_Work to be completed:_ An exact transcript is required of the lines below, from the one containing "Леди Блог → 2026-07-17" through the very last; leave every picture out of it.

Page-level text extractions
= = = = =

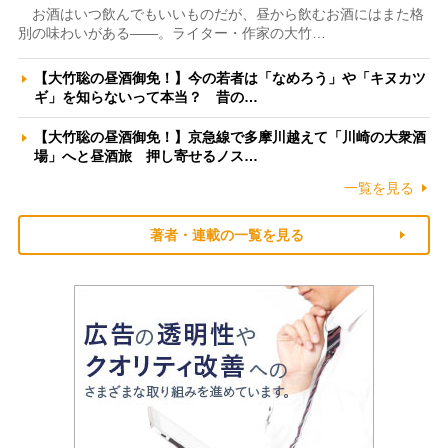
お酒はいつ飲んでもいいものだが、昼から飲むお酒にはまた格
別の味わいがある――。ライター・作家の大竹…
【大竹聡の昼酒御免！】今の若者は「なめろう」や「キヌカツ
ギ」を知らないって本当？ 昔の…
【大竹聡の昼酒御免！】京急線で多摩川越えて「川崎の大衆酒
場」へと昼酒旅 押し寄せるノス…
一覧を見る
著者・連載の一覧を見る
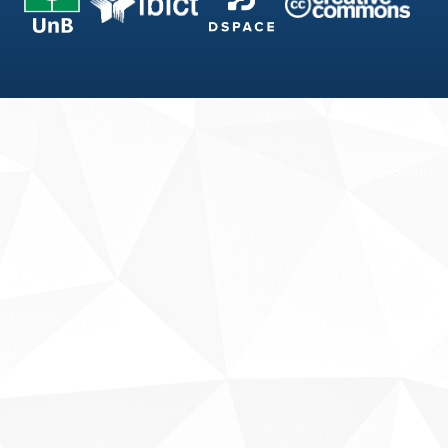
Fale conosco
Sobre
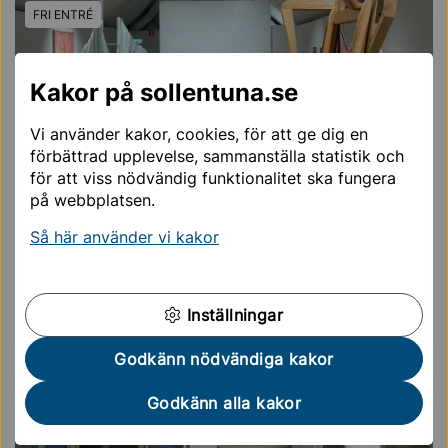
FRI ENTRÉ
Kakor på sollentuna.se
Vi använder kakor, cookies, för att ge dig en
förbättrad upplevelse, sammanställa statistik och
ÅTERKOMMANDE EVENEMANG
för att viss nödvändig funktionalitet ska fungera
på webbplatsen.
Introduktionsvisning till
Så här använder vi kakor
sommarens utställning
AUG
09
13:00 — 13:30
EDSVIK
Inställningar
Godkänn nödvändiga kakor
Kultur
Utställning
Visning
Godkänn alla kakor
FRI ENTRÉ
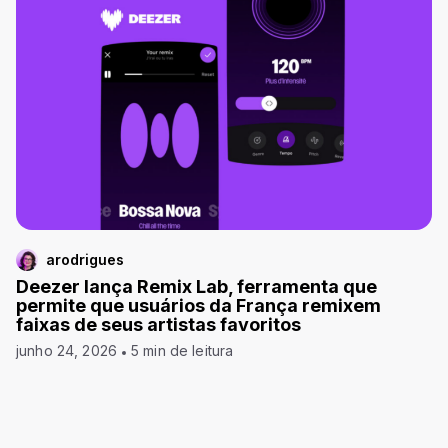
arodrigues
Deezer lança Remix Lab, ferramenta que
permite que usuários da França remixem
faixas de seus artistas favoritos
junho 24, 2026
5 min de leitura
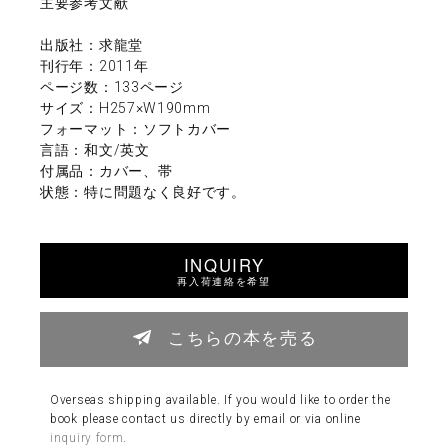
主要参考文献
出版社：求龍堂
刊行年：2011年
ページ数：133ページ
サイズ：H257×W190mm
フォーマット：ソフトカバー
言語：和文/英文
付属品：カバー、帯
状態：特に問題なく良好です。
INQUIRY
再入荷連絡を希望
こちらの本を売る
Overseas shipping available. If you would like to order the
book please contact us directly by email or via online
inquiry form
.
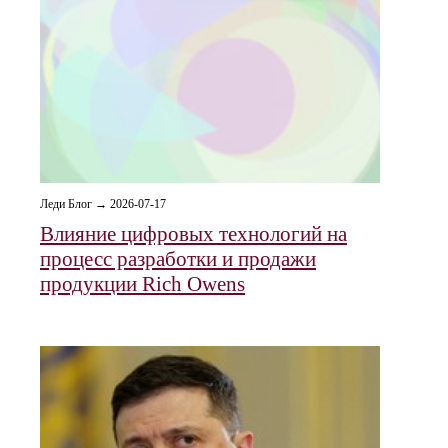
Леди Блог → 2026-07-17
Влияние цифровых технологий на
процесс разработки и продажи
продукции Rich Owens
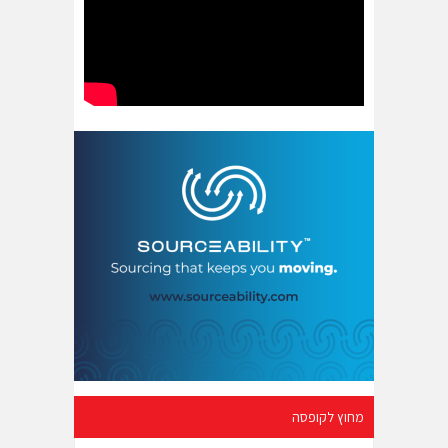
מחוץ לקופסה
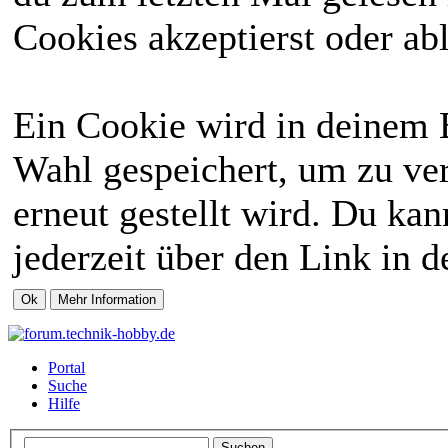
Cookies akzeptierst oder abl
Ein Cookie wird in deinem 
Wahl gespeichert, um zu ver
erneut gestellt wird. Du ka
jederzeit über den Link in d
Portal
Suche
Hilfe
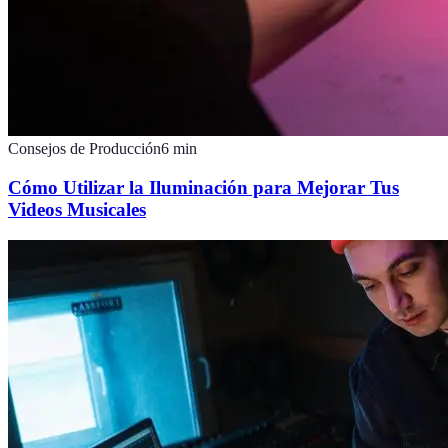
Consejos de Producción
6
min
Cómo Utilizar la Iluminación para Mejorar Tus
Videos Musicales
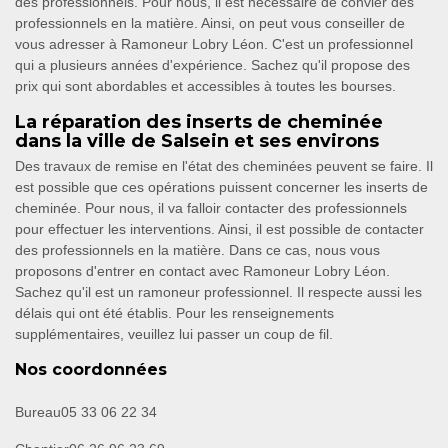
des professionnels. Pour nous, il est nécessaire de convier des
professionnels en la matière. Ainsi, on peut vous conseiller de
vous adresser à Ramoneur Lobry Léon. C'est un professionnel
qui a plusieurs années d'expérience. Sachez qu'il propose des
prix qui sont abordables et accessibles à toutes les bourses.
La réparation des inserts de cheminée
dans la ville de Salsein et ses environs
Des travaux de remise en l'état des cheminées peuvent se faire. Il
est possible que ces opérations puissent concerner les inserts de
cheminée. Pour nous, il va falloir contacter des professionnels
pour effectuer les interventions. Ainsi, il est possible de contacter
des professionnels en la matière. Dans ce cas, nous vous
proposons d'entrer en contact avec Ramoneur Lobry Léon.
Sachez qu'il est un ramoneur professionnel. Il respecte aussi les
délais qui ont été établis. Pour les renseignements
supplémentaires, veuillez lui passer un coup de fil.
Nos coordonnées
Bureau
05 33 06 22 34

= = = = =

_Finished exercise:_
Леди Блог → 2026-07-17
Влияние цифровых технологий на
процесс разработки и продажи
продукции Rich Owens
מחוץ לקופסה
Cookies akzeptierst oder abl
Ein Cookie wird in deinem 
Wahl gespeichert, um zu ver
erneut gestellt wird. Du ka
jederzeit über den Link in d
Portal
Suche
Hilfe
Consejos de Producción
6
min
Cómo Utilizar la Iluminación para Mejorar Tus
Videos Musicales
des professionnels. Pour nous, il est nécessaire de convier des
professionnels en la matière. Ainsi, on peut vous conseiller de
vous adresser à Ramoneur Lobry Léon. C'est un professionnel
qui a plusieurs années d'expérience. Sachez qu'il propose des
prix qui sont abordables et accessibles à toutes les bourses.
La réparation des inserts de cheminée
dans la ville de Salsein et ses environs
Des travaux de remise en l'état des cheminées peuvent se faire. Il
est possible que ces opérations puissent concerner les inserts de
cheminée. Pour nous, il va falloir contacter des professionnels
pour effectuer les interventions. Ainsi, il est possible de contacter
des professionnels en la matière. Dans ce cas, nous vous
proposons d'entrer en contact avec Ramoneur Lobry Léon.
Sachez qu'il est un ramoneur professionnel. Il respecte aussi les
délais qui ont été établis. Pour les renseignements
supplémentaires, veuillez lui passer un coup de fil.
Nos coordonnées
Bureau
05 33 06 22 34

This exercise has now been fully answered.